The result is familiar to anyone who’s walked a finishing floor – production looks strong at the front end, then slows through finishing as volume bubbles up at particular stages (the polite way of saying stock piled high at a process stage). SLAs get missed. Profit leaks out through steps nobody’s watching.
I see all too often that the solution is throwing hardware at the slow stage. Sometimes that’s right, but often it isn’t. What actually fixes flow is getting work moving through the factory at the right rate, so each stage is fed just-in-time instead of in surges (or floods).
What software needs to do
To make this happen comes down to three functions:
- Sequence work into optimal batches by configuration and quantity (that sets up the flow)
- Provide visibility – where the work is, its cycle rate and what its status is (provides the feedback mechanism for adjusting the flow rate and the insight to where the problem really lies)
- Deliver instruction – what to do, and what to do next (support the team so that they have an information safety net and clear guidance how to execute work, no matter how complex the job)
Software-led workflow, run by the priority rules that define how your business actually operates, replaces manual interpretation and reduces how much the business depends on any one specialist knowing the process by heart. Production gets consistent, resilient and – in a labor market this tight – more flexible in who can do what.
Finishing is where the value is now
Decoration, embellishment and options have become the main way businesses differentiate, and product ranges have exploded even in categories that used to be simple, like apparel.

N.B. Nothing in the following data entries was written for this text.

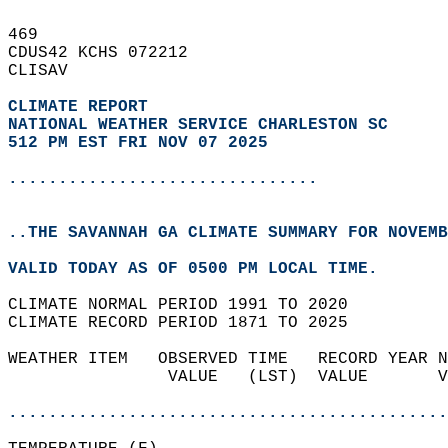
469   
CDUS42 KCHS 072212  
CLISAV  
CLIMATE REPORT 
NATIONAL WEATHER SERVICE CHARLESTON SC
512 PM EST FRI NOV 07 2025
...............................
..THE SAVANNAH GA CLIMATE SUMMARY FOR NOVEMB
VALID TODAY AS OF 0500 PM LOCAL TIME.  
CLIMATE NORMAL PERIOD 1991 TO 2020  
CLIMATE RECORD PERIOD 1871 TO 2025  
WEATHER ITEM   OBSERVED TIME   RECORD YEAR N
                VALUE   (LST)  VALUE       V
                                            
............................................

More options means more complex workflows, which feeds straight back into the need for accurate routing at the right cadence, with visibility and control built in.
A low-margin commodity business can get by on simple sequencing. Add variability – more SKUs, more decoration options, more product types – and software stops being a nice-to-have and becomes the thing holding the operation together.
So the question worth asking isn’t how fast you can print anymore. It’s where does the job stop flowing after printing?